### About this exercise
Of the lines in the data below, count the ones holding the string "wegottickets", and answer with that number only.
== == ==
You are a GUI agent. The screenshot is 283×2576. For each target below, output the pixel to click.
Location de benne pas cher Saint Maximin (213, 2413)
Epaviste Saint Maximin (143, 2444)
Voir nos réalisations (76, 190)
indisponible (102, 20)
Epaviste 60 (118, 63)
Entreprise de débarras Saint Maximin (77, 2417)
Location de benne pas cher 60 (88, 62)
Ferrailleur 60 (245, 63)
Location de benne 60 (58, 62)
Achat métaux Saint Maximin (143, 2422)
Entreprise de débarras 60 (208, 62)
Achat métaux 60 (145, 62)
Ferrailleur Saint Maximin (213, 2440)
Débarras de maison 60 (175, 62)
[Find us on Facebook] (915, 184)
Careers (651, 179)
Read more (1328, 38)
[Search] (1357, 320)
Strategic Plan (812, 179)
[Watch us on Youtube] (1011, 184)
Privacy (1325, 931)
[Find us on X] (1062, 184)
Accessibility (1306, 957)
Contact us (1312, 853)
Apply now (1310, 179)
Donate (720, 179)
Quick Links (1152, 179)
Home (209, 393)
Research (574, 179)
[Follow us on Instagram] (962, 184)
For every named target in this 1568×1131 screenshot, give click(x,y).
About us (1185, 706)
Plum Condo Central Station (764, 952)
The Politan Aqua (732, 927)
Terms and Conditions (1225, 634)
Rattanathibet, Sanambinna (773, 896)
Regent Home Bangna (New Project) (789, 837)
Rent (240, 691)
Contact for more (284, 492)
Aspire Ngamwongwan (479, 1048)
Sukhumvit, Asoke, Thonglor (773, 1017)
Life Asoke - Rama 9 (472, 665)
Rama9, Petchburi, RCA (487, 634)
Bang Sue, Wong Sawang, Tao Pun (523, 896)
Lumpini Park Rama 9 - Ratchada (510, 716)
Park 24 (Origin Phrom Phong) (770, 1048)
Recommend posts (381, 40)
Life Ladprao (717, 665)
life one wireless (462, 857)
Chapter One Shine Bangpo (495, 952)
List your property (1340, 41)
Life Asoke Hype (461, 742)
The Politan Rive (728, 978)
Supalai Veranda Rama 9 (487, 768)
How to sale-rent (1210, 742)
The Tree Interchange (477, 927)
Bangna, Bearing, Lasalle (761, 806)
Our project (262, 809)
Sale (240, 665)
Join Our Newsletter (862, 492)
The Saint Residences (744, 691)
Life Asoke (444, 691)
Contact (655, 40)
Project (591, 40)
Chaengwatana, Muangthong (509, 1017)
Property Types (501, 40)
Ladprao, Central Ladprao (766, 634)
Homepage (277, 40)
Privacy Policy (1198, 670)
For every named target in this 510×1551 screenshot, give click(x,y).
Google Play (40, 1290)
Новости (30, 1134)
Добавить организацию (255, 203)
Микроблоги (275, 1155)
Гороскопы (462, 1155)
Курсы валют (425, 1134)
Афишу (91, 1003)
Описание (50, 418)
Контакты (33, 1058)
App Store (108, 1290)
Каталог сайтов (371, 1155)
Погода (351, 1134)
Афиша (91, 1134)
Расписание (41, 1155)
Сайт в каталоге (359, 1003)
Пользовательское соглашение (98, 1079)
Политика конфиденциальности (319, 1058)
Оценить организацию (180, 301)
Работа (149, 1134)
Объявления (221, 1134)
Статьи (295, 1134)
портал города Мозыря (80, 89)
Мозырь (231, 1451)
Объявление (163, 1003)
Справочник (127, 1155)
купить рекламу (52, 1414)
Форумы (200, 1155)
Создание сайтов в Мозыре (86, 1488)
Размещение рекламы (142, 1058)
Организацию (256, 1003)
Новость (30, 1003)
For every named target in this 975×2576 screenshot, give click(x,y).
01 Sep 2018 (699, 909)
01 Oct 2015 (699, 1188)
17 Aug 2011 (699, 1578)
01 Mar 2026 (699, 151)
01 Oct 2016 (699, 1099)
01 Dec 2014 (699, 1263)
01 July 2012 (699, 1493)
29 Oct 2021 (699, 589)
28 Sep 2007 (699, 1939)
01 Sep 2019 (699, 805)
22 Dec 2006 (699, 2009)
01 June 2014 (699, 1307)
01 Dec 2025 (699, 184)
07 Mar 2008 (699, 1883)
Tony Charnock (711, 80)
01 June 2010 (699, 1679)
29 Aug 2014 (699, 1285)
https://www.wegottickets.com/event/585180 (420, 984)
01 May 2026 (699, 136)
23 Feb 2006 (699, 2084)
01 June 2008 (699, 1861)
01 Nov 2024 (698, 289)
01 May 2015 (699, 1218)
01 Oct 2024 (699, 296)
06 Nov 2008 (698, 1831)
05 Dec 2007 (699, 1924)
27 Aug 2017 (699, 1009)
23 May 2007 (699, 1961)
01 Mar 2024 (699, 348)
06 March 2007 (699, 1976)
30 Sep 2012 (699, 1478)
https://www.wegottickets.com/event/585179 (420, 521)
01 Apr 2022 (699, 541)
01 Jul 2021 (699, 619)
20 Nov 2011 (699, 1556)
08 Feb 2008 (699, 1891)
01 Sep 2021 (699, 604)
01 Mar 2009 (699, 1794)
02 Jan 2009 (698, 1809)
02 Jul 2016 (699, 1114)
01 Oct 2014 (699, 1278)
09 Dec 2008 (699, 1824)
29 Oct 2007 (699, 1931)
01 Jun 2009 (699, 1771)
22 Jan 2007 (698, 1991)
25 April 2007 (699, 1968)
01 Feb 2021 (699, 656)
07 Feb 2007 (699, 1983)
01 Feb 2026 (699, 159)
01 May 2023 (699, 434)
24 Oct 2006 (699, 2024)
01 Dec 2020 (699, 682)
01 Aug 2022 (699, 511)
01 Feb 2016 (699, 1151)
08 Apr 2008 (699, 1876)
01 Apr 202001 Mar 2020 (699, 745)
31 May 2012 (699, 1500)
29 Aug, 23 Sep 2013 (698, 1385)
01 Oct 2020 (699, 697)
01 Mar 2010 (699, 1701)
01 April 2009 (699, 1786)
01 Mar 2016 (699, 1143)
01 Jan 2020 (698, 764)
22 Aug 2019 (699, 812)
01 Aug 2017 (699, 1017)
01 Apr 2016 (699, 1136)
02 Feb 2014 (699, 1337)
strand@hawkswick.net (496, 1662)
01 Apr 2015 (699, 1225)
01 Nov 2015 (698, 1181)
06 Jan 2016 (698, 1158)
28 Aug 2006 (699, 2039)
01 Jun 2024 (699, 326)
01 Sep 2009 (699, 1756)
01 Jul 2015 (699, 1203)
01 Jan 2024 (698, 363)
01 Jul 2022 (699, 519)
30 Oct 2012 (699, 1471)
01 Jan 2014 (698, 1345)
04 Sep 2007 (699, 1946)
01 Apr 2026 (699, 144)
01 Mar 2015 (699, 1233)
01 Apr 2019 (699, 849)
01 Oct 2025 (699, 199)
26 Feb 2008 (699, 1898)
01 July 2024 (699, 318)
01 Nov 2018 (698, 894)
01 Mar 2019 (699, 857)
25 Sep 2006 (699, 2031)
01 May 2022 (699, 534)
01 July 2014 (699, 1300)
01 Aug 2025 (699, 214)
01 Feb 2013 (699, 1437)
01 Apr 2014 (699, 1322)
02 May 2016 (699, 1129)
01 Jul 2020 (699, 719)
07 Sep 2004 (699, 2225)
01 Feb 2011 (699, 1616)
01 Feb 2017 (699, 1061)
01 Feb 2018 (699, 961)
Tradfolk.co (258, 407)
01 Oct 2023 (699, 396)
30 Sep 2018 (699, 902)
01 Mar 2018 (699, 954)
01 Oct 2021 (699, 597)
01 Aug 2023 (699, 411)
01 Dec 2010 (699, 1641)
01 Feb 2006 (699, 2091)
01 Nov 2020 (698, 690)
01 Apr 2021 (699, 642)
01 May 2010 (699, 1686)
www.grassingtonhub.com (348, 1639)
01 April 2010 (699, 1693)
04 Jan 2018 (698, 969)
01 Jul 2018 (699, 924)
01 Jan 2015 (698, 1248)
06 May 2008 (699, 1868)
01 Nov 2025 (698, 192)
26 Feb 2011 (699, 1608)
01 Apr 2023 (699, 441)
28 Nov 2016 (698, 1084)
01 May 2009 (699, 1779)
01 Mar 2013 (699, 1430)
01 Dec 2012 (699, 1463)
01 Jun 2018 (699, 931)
== == ==
### Task output
2